***** SUPPLIED RECORDS

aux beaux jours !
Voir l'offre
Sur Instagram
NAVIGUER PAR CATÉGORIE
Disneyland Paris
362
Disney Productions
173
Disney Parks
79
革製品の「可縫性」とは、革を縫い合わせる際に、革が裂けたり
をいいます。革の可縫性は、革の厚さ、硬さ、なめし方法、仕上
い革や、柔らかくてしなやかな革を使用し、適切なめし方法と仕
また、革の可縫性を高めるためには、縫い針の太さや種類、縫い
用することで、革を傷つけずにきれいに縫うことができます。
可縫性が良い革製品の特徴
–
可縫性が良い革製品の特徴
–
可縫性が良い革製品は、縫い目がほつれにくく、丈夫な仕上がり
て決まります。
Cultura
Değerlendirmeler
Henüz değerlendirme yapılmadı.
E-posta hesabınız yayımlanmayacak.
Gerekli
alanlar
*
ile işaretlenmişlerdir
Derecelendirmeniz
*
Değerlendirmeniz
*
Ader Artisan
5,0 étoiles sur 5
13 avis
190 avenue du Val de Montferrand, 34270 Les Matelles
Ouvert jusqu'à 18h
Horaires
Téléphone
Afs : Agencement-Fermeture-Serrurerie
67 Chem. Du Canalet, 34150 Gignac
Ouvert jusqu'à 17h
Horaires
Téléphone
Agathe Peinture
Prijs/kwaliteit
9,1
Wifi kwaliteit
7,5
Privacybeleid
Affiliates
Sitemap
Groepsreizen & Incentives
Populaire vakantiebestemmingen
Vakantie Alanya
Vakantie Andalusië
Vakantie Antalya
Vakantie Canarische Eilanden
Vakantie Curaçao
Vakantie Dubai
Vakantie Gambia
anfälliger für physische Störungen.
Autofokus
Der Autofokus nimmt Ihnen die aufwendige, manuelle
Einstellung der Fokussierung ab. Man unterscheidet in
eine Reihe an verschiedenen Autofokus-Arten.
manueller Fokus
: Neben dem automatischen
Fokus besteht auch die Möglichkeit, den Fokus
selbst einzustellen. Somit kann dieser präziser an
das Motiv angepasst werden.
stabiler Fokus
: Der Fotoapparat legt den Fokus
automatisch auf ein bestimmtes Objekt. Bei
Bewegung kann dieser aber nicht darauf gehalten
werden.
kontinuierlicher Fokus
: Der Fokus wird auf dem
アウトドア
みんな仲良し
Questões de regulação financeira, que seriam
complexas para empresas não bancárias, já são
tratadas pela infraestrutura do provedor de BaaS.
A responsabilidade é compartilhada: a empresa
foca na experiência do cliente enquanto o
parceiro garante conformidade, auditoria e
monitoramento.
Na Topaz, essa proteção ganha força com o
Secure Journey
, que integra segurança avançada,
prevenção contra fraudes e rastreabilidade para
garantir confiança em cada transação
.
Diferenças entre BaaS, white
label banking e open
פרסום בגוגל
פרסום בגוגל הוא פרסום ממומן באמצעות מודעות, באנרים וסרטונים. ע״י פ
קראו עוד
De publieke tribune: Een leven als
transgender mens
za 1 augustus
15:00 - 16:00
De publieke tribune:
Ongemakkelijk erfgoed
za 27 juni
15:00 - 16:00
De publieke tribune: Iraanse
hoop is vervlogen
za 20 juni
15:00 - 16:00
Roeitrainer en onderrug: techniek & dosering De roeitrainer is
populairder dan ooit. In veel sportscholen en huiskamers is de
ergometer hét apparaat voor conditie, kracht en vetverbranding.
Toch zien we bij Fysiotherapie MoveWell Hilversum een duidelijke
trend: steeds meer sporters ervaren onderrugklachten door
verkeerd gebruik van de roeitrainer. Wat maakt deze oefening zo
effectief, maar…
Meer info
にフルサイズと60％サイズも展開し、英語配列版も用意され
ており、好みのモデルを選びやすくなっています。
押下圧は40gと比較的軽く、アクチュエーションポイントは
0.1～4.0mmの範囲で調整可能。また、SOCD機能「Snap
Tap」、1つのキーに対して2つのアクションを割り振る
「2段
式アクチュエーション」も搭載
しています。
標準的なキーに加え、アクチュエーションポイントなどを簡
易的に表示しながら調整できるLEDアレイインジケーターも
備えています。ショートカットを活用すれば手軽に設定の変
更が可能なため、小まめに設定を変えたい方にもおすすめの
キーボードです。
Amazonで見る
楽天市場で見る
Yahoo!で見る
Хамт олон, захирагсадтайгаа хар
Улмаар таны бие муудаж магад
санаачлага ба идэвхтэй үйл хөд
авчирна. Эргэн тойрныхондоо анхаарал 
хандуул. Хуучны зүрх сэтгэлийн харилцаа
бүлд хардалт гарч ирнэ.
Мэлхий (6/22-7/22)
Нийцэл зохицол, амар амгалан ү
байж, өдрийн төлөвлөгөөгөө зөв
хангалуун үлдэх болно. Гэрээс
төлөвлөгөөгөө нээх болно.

**********

> DIRECTIONS FOR THIS TASK
Work out how many lines in the material above hold the string "kann", and reply with the number only.

> REPLY TO THE EXERCISE
2